THE DATA ->
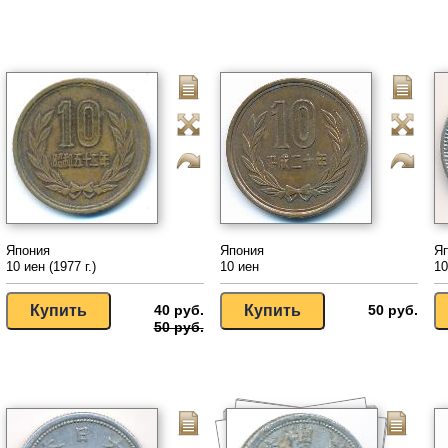
Япония
Япония
Я
10 иен (1977 г.)
10 иен
10
40 руб.
50 руб.
50 руб.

ACTIVITY ->
Transcribe every record above exactly as written, leaving out any pictures.

WRITTEN SOLUTION ->
Япония
Япония
Я
10 иен (1977 г.)
10 иен
10
40 руб.
50 руб.
50 руб.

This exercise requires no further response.